According to the subgroup analysis, the association between high RPR and mortality became non-significant in the subgroups with the IV-tPA use, the endovascular therapy use, and myocardial infarction, however, this association remained significant in the AIS patients without the use of IV-tPA, without the use of endovascular treatment, and without myocardial infarction. We hypothesized that there might be an interaction between RPR and disease severity. Patients with IV-tPA use, endovascular therapy use, and myocardial infarction, to a certain degree, represented patients with inflammation of higher severity. Additionally, treatment of AIS may affect the outcome of AIS. Early administration of IV-tPA and/or endovascular therapy has been found to be associated with improved outcomes in AIS [33]. However, Longstreth et al. indicate that 3-month functional outcomes after an AIS were not significantly associated with IV-tPA use [34]. Similarly, AIS patients with myocardial infarction may differ from AIS without myocardial infarction. Inohara et al. found that among older AIS patients treated with recombinant tissue-type plasminogen activator (rtPA), recent myocardial infarction was associated with an increased risk of in-hospital mortality [35]. Further research is required to confirm the link between RPR and mortality in AIS patients receiving therapy or with myocardial infarction.

In this study, the association between RPR and short- and long-term survival in patients with AIS was confirmed using rigorous statistical methods, which may help in the monitoring and risk stratification management of AIS. Furthermore, in clinical practice, RDW and platelets are commonly used to measure whole blood counts, which can be easily monitored dynamically due to the speed and low cost of the method.
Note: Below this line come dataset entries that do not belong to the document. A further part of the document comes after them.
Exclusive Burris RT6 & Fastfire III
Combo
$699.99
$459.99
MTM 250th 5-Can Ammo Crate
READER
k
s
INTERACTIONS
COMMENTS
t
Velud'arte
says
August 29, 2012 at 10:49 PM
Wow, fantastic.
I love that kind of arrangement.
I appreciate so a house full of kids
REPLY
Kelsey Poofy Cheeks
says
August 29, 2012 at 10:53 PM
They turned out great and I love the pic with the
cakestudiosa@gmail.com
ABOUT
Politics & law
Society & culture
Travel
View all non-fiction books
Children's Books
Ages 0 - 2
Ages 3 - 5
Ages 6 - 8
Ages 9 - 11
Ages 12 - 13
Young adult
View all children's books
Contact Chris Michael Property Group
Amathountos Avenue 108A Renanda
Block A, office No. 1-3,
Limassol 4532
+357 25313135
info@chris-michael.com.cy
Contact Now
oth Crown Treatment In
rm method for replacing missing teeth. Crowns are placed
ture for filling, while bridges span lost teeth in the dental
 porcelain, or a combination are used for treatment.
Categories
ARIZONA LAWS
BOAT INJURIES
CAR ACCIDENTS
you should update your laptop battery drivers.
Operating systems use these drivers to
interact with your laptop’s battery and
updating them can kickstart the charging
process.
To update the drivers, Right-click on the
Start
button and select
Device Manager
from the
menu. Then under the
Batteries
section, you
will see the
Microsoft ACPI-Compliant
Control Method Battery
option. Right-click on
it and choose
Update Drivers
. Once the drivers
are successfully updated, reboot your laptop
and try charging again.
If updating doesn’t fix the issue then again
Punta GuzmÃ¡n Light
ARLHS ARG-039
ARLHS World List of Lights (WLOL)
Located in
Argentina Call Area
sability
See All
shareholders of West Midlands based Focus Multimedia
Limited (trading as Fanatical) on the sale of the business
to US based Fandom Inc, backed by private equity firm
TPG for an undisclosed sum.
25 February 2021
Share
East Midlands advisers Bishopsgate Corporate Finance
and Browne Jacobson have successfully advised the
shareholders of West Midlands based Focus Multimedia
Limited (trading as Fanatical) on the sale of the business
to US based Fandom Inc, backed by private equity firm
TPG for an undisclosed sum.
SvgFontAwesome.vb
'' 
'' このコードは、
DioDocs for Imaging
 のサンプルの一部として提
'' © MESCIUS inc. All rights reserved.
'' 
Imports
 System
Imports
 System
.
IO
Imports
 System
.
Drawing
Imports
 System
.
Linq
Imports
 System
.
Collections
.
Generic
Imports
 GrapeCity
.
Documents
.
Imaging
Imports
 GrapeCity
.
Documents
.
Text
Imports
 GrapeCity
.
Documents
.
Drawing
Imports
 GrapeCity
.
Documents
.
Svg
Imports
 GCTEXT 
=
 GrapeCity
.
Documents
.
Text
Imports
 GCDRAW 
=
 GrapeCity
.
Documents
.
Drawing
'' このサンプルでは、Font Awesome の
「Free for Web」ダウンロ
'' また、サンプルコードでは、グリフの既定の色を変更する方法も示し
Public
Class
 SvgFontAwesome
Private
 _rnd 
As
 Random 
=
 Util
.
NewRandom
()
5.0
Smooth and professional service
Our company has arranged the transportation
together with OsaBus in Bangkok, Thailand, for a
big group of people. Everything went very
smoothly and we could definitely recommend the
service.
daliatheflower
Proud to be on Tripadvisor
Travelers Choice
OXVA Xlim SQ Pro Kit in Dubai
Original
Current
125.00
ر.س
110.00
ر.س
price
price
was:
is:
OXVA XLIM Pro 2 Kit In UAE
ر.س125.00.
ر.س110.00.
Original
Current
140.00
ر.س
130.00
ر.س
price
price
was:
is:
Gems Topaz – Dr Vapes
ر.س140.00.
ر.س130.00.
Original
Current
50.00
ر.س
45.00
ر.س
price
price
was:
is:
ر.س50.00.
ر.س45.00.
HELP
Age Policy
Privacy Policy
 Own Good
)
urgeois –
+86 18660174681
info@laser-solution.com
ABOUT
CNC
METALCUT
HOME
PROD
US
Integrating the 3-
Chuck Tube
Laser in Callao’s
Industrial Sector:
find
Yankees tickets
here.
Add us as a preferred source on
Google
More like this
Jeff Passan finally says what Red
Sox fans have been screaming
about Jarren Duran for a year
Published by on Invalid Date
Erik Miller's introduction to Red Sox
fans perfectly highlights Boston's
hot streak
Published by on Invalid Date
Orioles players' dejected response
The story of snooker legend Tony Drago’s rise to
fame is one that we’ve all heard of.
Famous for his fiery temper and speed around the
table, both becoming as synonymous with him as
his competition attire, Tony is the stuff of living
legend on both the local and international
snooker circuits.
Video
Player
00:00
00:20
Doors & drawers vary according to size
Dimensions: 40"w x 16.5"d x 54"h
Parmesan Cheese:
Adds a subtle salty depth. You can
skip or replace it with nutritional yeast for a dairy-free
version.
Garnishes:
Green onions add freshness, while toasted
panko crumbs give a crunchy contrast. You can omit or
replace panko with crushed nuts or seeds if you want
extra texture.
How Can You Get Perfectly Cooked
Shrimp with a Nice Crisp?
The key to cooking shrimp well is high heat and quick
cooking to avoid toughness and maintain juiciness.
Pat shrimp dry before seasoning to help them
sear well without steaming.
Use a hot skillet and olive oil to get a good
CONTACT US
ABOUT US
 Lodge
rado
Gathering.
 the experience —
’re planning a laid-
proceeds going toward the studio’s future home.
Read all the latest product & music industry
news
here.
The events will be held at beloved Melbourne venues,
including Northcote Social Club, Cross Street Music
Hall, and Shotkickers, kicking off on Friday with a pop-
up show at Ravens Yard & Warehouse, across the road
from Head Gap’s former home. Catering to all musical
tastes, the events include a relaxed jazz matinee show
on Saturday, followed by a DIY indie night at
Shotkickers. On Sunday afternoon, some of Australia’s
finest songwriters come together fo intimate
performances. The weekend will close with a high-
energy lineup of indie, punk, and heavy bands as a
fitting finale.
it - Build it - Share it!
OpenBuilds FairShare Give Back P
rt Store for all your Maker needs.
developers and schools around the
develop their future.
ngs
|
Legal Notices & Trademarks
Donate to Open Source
There are several limitations to this study that should be considered. Firstly, this study is a retrospective, single-center study design, which inevitably introduces some bias. Second, although the patients included were multiracial, this study used data from ICUs in the United States, and the results may not be generalizable to ICUs in other countries. Third, long-term mortality is difficult to adjust for confounding factors, such as out-of-hospital interventions, and should be interpreted with caution. Fourth, increased inflammatory biomarkers (C-reactive protein and erythrocyte sedimentation rate) have been shown to increase poor outcomes in ischemic stroke. However, C-reactive protein and erythrocyte sedimentation rate data are missing from the database. Further studies are needed to assess the association between RPR and 30-day and 1-year mortality in AIS, with C-reactive protein and erythrocyte sedimentation rate being considered.

Conclusions

In conclusion, higher RPR was correlated with higher 30-day and 1-year mortality in AIS patients, especially in AIS patients without IV-tPA use, without endovascular therapy, and without myocardial infarction.